Alex Sion, Moven co-founder and president, says the company is partnering with banks to help institutions including TD Bank in Canada and Westpac in New Zealand, accelerate mobile strategies in their home markets.
Sion says 2016 means “getting real” for fintechs. “It doesn’t necessarily mean a path to dramatic scale or profitability, but it does mean articulating and showing a path for the viable business model so one where we know that either the unit economics on the customer base or the unit economics of the business, however it makes money, that there is a market demand for that and there is viability on that going forward.”
In other words, it's a reality check. This may lead some smaller firms to seek out strategic partnerships or even a round of M&A with established financial institutions snapping up smaller companies with fintech expertise.
From his perspective, Sion says that could help some of the legacy banks fill what he sees as a void for those institutions, “There are only a very rare few of the largest banks in the US that actually build and manage their own technology. Most of them are dependent upon core banking providers, system integrators. If we’re moving towards a future where banking is unrecognizable from a technology business then who is driving the future of banking? Is it going to be the banks themselves or is it going to be the technology provider that they are with.”
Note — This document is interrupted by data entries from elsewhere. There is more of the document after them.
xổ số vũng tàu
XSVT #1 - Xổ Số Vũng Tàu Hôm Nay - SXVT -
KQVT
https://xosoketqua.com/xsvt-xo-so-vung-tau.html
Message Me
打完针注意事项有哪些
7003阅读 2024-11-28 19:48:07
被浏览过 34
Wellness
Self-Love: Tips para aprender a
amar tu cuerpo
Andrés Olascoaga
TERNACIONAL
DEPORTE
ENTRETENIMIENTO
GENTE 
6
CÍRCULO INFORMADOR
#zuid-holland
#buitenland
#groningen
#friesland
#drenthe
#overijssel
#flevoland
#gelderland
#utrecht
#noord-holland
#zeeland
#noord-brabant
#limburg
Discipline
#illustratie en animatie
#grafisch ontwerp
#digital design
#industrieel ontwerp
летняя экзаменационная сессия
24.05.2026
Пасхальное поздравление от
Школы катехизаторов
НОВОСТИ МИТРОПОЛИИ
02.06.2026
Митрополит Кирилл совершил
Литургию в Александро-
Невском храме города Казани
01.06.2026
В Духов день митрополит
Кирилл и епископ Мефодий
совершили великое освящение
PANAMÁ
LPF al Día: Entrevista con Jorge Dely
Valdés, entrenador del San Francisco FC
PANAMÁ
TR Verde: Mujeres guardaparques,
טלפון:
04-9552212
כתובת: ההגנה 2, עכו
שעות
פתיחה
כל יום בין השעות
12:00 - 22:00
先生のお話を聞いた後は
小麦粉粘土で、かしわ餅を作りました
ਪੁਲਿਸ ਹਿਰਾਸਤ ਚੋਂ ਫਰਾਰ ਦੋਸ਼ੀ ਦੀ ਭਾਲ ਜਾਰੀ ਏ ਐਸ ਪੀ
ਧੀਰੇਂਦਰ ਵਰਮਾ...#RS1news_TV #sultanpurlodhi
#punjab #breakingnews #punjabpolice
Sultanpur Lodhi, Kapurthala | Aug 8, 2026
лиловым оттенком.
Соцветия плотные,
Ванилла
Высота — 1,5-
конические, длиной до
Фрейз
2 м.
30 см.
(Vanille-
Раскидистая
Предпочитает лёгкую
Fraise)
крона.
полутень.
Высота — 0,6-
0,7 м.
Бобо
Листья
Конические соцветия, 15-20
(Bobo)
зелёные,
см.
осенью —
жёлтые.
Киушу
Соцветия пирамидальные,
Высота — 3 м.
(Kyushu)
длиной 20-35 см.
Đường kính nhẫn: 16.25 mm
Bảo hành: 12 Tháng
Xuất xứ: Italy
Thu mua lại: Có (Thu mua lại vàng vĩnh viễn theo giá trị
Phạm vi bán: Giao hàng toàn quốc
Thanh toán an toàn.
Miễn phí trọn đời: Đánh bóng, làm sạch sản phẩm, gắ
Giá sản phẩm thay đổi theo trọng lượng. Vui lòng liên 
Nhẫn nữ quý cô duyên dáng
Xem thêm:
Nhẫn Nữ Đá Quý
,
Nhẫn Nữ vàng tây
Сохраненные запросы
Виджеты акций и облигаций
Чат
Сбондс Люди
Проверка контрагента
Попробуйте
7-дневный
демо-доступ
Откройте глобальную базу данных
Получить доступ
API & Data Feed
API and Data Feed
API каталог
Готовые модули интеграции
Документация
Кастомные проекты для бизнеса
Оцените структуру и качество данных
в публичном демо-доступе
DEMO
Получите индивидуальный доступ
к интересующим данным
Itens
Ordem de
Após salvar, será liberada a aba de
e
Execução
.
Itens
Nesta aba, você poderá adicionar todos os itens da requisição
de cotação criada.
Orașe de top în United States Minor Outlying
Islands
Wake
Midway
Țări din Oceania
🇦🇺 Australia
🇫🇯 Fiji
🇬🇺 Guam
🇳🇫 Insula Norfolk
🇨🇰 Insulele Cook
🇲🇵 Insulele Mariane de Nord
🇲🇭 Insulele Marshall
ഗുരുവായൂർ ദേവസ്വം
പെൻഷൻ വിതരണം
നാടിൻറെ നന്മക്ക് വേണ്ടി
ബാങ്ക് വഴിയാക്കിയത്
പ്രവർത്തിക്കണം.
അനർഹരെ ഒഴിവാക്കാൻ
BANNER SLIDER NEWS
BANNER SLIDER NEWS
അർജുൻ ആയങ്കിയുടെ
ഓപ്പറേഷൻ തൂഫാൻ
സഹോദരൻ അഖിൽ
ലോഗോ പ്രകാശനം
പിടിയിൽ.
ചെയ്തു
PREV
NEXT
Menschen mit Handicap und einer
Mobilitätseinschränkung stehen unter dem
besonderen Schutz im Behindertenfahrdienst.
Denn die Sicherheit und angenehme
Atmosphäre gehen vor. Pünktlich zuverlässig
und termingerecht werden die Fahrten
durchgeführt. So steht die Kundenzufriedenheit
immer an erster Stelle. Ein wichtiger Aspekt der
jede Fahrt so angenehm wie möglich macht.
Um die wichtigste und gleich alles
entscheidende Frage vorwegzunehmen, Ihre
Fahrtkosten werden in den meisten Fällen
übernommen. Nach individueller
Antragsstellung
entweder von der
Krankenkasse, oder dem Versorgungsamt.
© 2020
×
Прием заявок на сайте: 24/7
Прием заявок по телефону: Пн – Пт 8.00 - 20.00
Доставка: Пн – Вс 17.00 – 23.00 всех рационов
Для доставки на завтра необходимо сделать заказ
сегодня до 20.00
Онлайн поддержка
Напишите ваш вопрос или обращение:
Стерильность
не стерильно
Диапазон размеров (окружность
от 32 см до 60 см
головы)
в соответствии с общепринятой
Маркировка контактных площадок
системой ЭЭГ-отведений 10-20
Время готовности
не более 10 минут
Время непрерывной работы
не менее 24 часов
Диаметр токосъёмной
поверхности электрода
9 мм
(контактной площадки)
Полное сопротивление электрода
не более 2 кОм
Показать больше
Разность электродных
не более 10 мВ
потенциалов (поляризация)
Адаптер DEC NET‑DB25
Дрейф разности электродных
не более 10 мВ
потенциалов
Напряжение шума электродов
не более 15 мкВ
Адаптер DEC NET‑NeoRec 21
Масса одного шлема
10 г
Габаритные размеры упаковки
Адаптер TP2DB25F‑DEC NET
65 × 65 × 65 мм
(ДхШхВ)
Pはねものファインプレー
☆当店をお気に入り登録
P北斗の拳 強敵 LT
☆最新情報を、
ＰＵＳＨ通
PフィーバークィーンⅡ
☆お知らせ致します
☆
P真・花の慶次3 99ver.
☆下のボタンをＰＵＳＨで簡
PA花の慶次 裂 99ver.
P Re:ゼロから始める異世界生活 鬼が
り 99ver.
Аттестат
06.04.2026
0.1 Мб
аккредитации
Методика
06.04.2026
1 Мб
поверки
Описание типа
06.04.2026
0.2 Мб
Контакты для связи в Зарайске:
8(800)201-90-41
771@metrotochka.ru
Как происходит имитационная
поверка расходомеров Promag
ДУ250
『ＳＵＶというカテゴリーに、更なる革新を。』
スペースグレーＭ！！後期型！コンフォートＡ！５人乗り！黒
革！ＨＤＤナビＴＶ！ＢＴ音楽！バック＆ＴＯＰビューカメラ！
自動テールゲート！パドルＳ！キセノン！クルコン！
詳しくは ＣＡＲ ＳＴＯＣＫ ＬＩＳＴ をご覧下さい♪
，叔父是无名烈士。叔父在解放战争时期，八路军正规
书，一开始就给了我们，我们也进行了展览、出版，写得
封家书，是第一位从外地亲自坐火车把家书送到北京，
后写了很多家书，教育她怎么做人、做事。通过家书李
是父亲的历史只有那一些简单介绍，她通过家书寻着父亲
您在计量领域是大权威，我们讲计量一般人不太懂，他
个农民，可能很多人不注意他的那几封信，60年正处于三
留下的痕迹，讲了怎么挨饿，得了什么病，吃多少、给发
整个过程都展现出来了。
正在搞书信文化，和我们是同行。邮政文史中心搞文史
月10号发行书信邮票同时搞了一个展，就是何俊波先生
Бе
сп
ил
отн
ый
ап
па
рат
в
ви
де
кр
There is no shortage of candidates here. The most prevalent names include Alibaba, Apple, Google, or Facebook, but there are other data and infrastructure companies at work beneath the hood of mobile banking.
There are other compelling reasons for partners or acquisitions—costs and the regulatory climate, two areas with which legacy banks are well accustomed.
Santander’s O’Brien says, “We’re really at an inflection point. We have recently seen a number of startups trip with regulatory issues. As more regulatory scrutiny is put on fintech companies as they grow, what we will find is that the regulatory side of things, the risk management, hasn’t been done so well and many of these fintech companies will find they have problems scaling because they haven’t brought their risk management along at the same pace as they have their customer acquisition.”
The executive says that should venture capital funding dry up or investors seek an exit, he sees banks buying “very interesting fintech technology at fire sale prices.” Of course only time will tell if he’s talking his book.